I'm trying to prove the following:
$$m_H(2n) \le m_H(n)^2$$
So far the only thing I've been able to come up with is that they both are upper bounded by $2^{2n}$ using the definition of the growth function :
$$m_H(n) \le 2^n$$
Although that doesn't make much sense to me. Intuitively I would think that $m_H(2n)$ would be upper bounded by $m_H(n)^2$, so it doesn't make sense that they would have the same upper bound ?
So I assume you are familiar with the formalization of break points, or the minimum number $k$ of points such, for all arrangement of $k$ points, the number of decidable dichotomies is less than $2^k$.
Now, for a given growth function $m_H$, $k$ is the smallest number such that $m_H(k) < 2^k$ (emphasis on the sharp inequality). Some growth functions have no such breakpoints, and therefore, for these specific growth functions $m_H(n) = 2^n$ for all $n$. For these functions, we say the breakpoints are infinite, $k = \infty$. There is a theorem (proof sketch given here), that states:
Given a hypothesis set $H$ which has a finite breakpoint $k$, $$m_H(n) \le \sum_{i=0}^{k-1} \binom{n}{i} \in n^{O(1)}$$
Furthermore, in practice, growth functions with finite breakpoints are always bounded by polynomial on both sides. That is, using asymptotic notation, there exists a $c$ such that
$$ m_H(n) \sim n^c $$
So, now we wish to show
$$m_H(2n) \le m_H(n)^2$$
So, assume $H$ has an infinite breakpoint. Then, $m_H(n) = 2^n$ for all $n$. Thus, the inequality holds since $2^{2n} \le 2^{2n}$.

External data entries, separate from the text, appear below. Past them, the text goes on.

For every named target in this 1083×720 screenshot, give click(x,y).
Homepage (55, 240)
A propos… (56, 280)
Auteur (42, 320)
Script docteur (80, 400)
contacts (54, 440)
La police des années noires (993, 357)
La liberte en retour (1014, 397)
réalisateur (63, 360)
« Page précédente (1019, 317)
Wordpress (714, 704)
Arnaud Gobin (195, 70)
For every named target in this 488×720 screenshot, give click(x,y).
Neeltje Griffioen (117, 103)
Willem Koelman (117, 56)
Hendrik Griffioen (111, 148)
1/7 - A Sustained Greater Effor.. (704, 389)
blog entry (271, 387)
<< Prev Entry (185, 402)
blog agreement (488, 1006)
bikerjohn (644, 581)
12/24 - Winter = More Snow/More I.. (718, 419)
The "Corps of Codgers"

Assuming there is a finite breakpoint $k$, then, there exists a $c$ such that $m_H(n) \sim n^c$. Thus, we can see that, since $$2^cn^c \le n^{2c},$$
for large values of $n$, $m_H(2n) \le m_H(n)^2$.
Note: This is quite informal. The only real restrictions on the forms of growth functions is that they are bounded by $2^N$, if a finite breakpoint exists than they are upper bounded by a polynomial, and they are monotonically increasing. Because these aren't extremely strong restrictions, I feel that there exist conceivable growth functions for strange hypothesis sets such that the inequality we wish to prove is not true for all $N$. However, in practice, growth functions are polynomial and this is definitely true asymptotically.